[Source records]

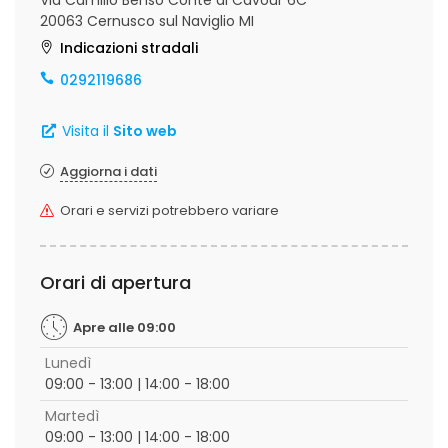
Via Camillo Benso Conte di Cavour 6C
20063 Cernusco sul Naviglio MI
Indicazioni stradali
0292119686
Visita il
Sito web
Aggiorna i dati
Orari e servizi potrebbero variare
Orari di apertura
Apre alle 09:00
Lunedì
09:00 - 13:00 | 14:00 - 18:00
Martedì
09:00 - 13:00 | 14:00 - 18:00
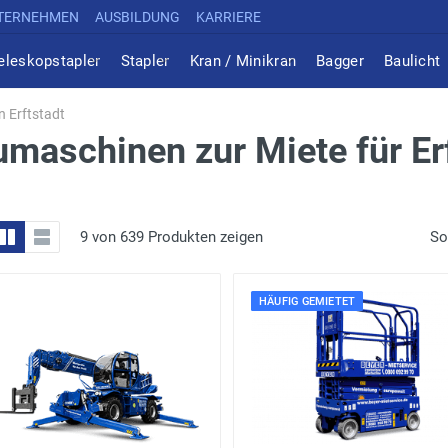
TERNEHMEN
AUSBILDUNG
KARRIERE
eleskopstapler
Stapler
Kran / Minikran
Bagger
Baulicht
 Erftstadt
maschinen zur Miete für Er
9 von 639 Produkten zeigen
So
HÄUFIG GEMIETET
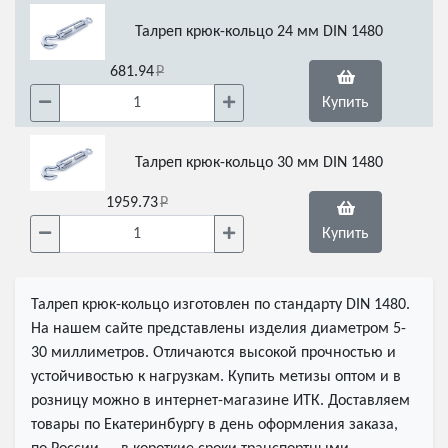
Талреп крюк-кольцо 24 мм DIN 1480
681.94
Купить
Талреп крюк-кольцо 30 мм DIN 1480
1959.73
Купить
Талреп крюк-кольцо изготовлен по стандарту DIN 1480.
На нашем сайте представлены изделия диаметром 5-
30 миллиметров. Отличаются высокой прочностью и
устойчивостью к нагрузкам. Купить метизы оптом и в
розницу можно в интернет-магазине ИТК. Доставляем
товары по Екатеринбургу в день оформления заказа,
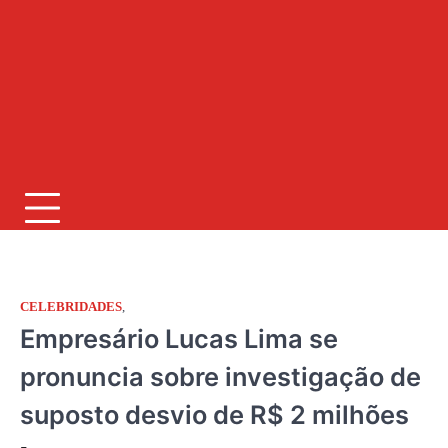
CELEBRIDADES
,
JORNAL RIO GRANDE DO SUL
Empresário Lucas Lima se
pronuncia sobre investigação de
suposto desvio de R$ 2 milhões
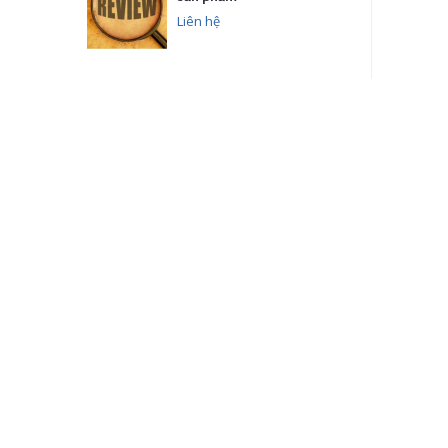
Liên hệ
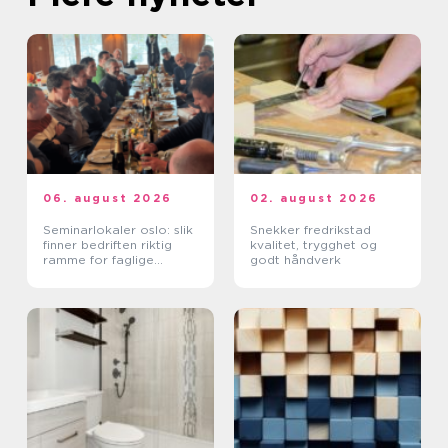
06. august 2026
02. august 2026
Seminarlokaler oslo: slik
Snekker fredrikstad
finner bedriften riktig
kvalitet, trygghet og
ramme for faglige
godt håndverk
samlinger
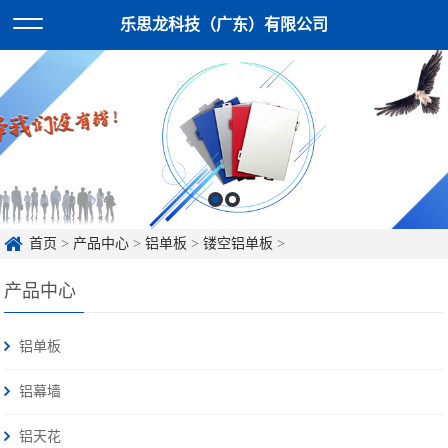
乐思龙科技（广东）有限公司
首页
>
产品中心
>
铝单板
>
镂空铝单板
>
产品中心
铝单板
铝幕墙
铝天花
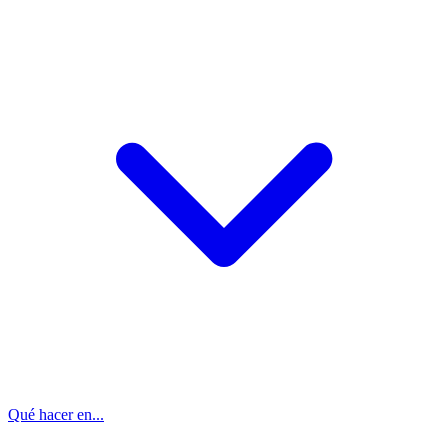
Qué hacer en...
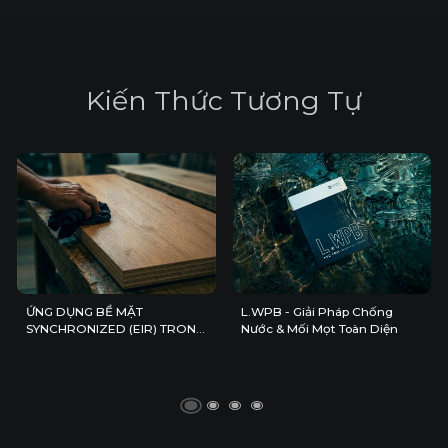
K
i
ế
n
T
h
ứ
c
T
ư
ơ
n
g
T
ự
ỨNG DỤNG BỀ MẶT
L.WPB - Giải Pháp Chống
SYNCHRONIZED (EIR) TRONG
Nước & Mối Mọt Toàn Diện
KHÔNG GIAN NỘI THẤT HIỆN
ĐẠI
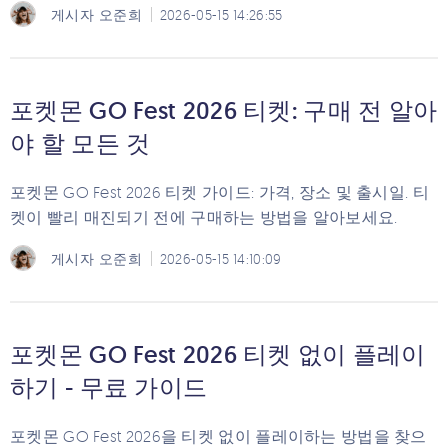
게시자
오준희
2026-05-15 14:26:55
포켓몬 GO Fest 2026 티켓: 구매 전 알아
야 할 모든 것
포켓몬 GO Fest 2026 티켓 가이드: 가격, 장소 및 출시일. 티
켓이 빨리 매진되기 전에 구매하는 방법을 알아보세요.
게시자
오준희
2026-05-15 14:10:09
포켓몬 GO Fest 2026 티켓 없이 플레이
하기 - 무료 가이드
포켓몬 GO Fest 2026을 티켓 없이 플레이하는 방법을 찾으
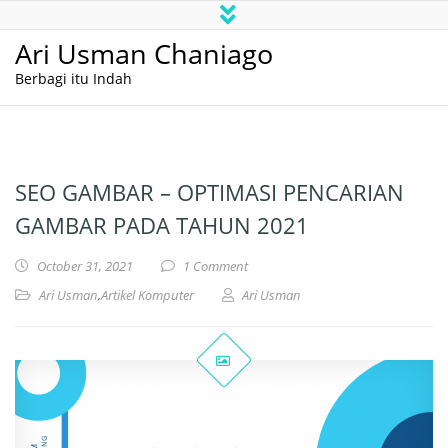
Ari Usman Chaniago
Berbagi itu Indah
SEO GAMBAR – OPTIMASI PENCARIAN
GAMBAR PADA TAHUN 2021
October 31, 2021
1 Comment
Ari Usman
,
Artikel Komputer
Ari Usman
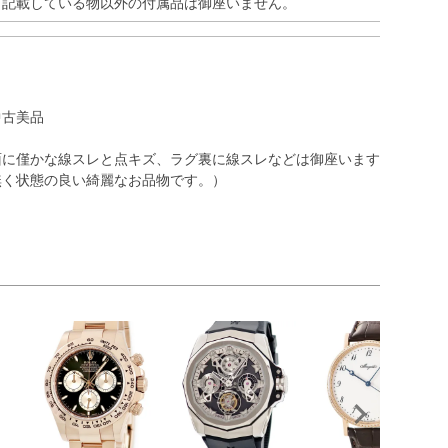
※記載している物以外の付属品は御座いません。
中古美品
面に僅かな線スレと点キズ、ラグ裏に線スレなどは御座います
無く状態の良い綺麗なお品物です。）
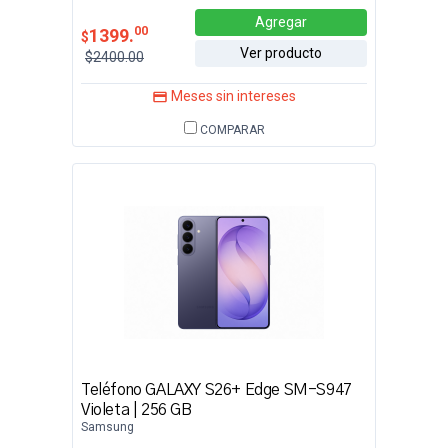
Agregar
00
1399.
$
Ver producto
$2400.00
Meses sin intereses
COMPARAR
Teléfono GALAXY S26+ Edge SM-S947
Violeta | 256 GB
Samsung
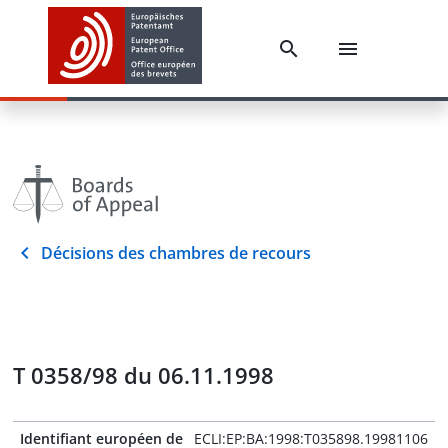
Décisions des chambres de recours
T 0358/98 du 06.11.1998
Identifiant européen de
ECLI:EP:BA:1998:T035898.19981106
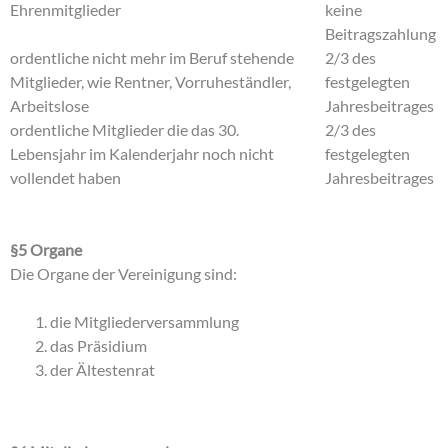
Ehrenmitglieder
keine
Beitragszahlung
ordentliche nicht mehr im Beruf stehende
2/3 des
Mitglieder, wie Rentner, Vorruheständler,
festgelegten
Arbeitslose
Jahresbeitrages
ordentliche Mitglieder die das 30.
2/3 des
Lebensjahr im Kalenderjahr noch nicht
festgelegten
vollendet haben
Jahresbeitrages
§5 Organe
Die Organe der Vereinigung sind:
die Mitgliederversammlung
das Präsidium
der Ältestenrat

==

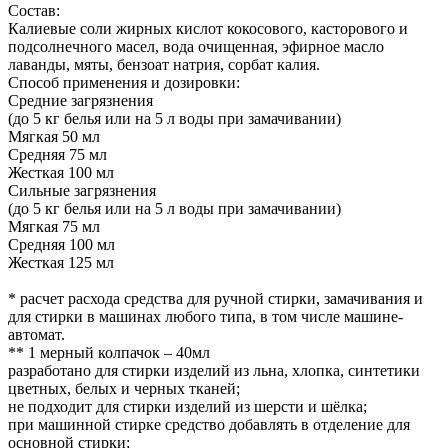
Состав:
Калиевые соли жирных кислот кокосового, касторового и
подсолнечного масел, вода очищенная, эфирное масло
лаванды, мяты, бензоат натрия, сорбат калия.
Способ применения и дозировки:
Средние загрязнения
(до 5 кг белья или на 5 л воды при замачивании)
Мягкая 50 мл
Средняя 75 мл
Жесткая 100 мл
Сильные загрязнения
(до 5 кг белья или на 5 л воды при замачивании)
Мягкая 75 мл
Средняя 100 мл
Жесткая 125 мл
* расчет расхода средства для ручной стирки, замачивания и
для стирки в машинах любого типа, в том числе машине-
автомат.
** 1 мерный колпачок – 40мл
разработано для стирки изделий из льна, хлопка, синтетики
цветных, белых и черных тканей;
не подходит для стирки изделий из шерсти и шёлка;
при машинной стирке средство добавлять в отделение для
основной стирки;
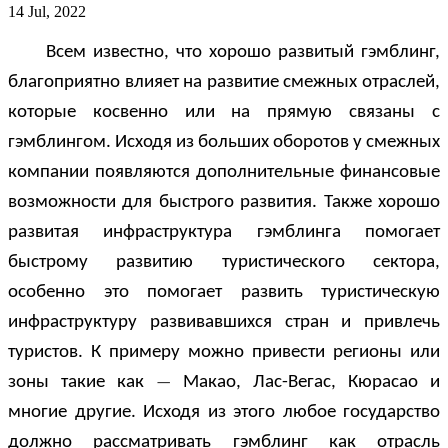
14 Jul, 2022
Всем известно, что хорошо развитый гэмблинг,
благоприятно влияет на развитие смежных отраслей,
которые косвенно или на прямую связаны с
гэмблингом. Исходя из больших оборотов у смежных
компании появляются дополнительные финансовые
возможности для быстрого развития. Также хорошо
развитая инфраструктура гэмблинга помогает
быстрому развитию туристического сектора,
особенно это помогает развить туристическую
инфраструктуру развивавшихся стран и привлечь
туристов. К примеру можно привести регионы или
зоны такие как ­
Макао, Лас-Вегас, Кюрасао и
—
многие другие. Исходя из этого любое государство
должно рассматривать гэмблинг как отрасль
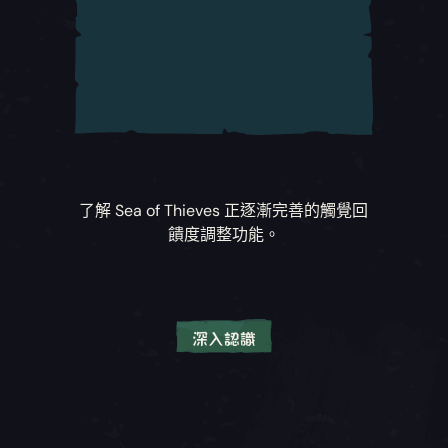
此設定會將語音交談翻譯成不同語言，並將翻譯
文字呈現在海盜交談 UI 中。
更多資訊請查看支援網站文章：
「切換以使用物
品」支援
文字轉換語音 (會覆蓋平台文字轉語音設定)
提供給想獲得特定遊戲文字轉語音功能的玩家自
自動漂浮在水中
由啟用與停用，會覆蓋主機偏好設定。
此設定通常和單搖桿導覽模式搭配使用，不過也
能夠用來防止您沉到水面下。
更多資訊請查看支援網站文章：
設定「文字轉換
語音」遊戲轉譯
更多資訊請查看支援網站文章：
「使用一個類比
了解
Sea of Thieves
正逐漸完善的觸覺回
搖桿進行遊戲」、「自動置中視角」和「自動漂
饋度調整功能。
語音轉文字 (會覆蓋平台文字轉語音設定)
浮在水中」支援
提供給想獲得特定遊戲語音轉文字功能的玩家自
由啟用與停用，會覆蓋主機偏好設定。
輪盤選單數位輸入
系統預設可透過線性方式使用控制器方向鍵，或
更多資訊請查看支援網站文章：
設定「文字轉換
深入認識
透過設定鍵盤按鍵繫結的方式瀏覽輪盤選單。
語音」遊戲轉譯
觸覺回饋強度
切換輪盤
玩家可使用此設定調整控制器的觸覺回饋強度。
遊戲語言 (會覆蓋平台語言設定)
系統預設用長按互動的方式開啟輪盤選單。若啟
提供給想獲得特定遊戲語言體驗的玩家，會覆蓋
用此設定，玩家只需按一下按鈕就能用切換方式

• Activity:
Please copy every line of the records above in which "Orari" appears.

• Finished exercise:
Orari e servizi potrebbero variare
Orari di apertura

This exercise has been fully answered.